To date, 27% of third-line or greater patients (17/63) remain on study. The median overall survival in this highly advanced group of patients, who failed two to six prior lines of treatment, is 5.8 months (95% CI: 3.9, 6.9 months) exceeding the approximately three-month historical median overall survival. Of the 63 patients, 30 (48%) had progressed after two prior lines of therapy. Median overall survival in this group was 6.3 months (95% CI: 5.0, 9.8 months), more than doubling the historical overall survival. On the strength of this early data and significant unmet medical need, the company has expanded enrollment in the third-line or greater cohort.

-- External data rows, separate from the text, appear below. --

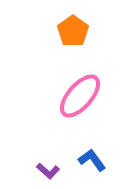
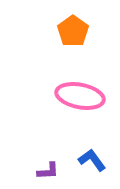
pink ellipse: rotated 60 degrees clockwise
purple L-shape: rotated 45 degrees counterclockwise
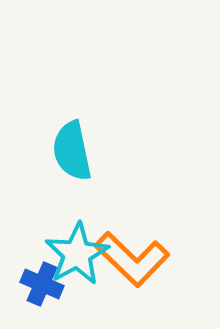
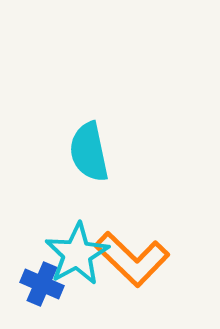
cyan semicircle: moved 17 px right, 1 px down
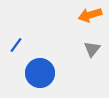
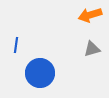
blue line: rotated 28 degrees counterclockwise
gray triangle: rotated 36 degrees clockwise
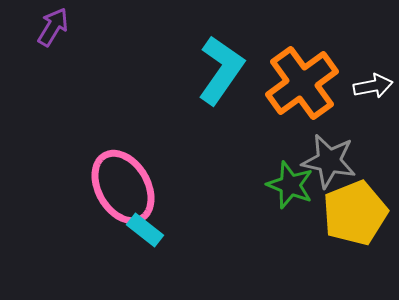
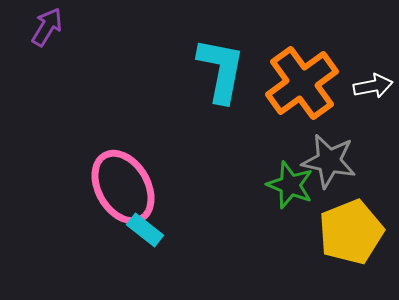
purple arrow: moved 6 px left
cyan L-shape: rotated 24 degrees counterclockwise
yellow pentagon: moved 4 px left, 19 px down
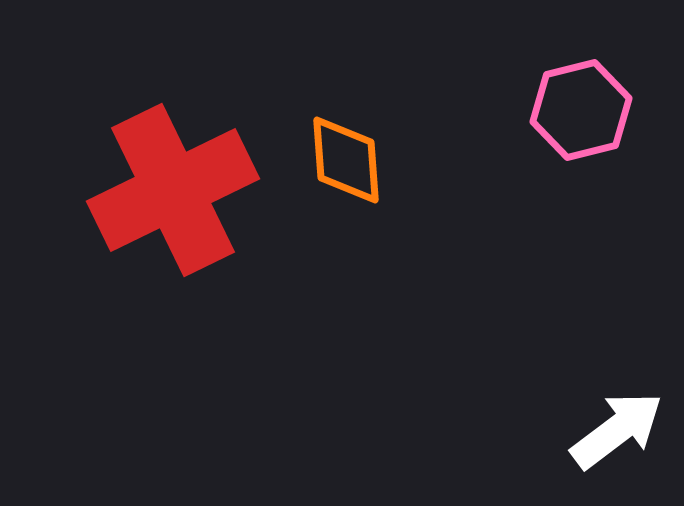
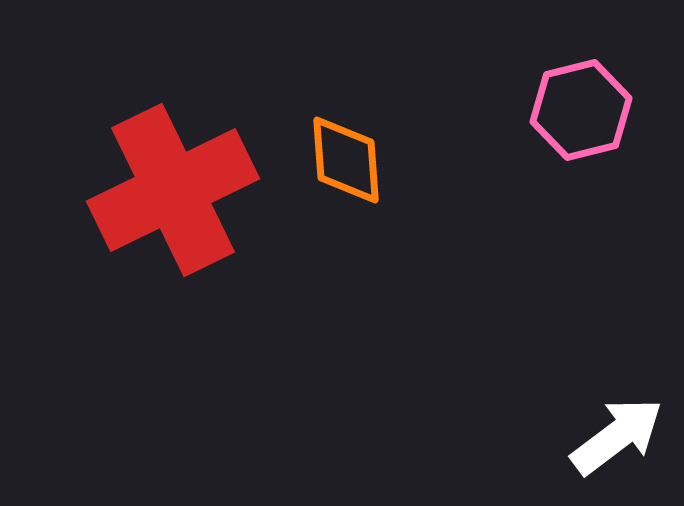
white arrow: moved 6 px down
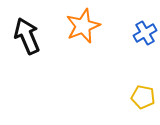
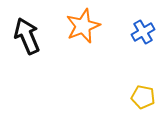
blue cross: moved 2 px left, 1 px up
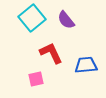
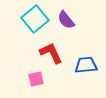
cyan square: moved 3 px right, 1 px down
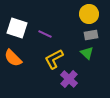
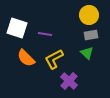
yellow circle: moved 1 px down
purple line: rotated 16 degrees counterclockwise
orange semicircle: moved 13 px right
purple cross: moved 2 px down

QUILT 88 is an open-label study to evaluate the safety and efficacy of the Nant Cancer Vaccine, comprising ImmunityBio’s IL-15 receptor agonist Anktiva (N-803), its off-the-shelf targeted natural killer cells (PD-L1 t-haNK), and aldoxorubicin, an albumin-modulated agent, plus low-dose chemotherapy. This combination Nant Cancer Vaccine is randomized against standard-of-care high-dose chemotherapy for first- and second-line treatment; the third-line or greater cohort, with an original target of 50 patients, is a single arm with the primary endpoint of overall survival.

QUILT-88 Study Details

This Phase 2, randomized, three-cohort, open-label study will evaluate the comparative efficacy and overall safety of standard-of-care chemotherapy versus low-dose chemotherapy in combination with PD-L1 t-haNK, Anktiva (N-803), and aldoxorubicin in subjects with locally advanced or metastatic pancreatic cancer (NCT04390399). Each treatment setting, as well as each first- and second-line or later maintenance treatment, will be evaluated independently as Cohorts A, B, and C, respectively, with Cohorts A and B having independent experimental and control arms. The study is expected to enroll 328 subjects across all three cohorts giving effect to the expanded enrollment of Cohort C (63 of 80 participants are currently enrolled in Cohort C, third-line or greater). The primary objective of Cohorts A and B is progression-free survival (PFS) per RECIST V1.1, and the objective of Cohort C is overall survival (OS). Secondary objectives include initial safety and additional efficacy measures, including overall response rate (ORR), complete response (CR) rate, durability of response (DoR), disease control rate (DCR), and overall survival (OS).

Currently, three trial sites have been activated: Hoag Memorial Hospital Presbyterian in Orange County, Calif., The Chan Soon-Shiong Institute for Medicine in Los Angeles County, Calif., and Avera McKennan Hospital and University Health Center in Sioux Falls, South Dakota, which serves patients in the tri-state area (Iowa, Nebraska and South Dakota).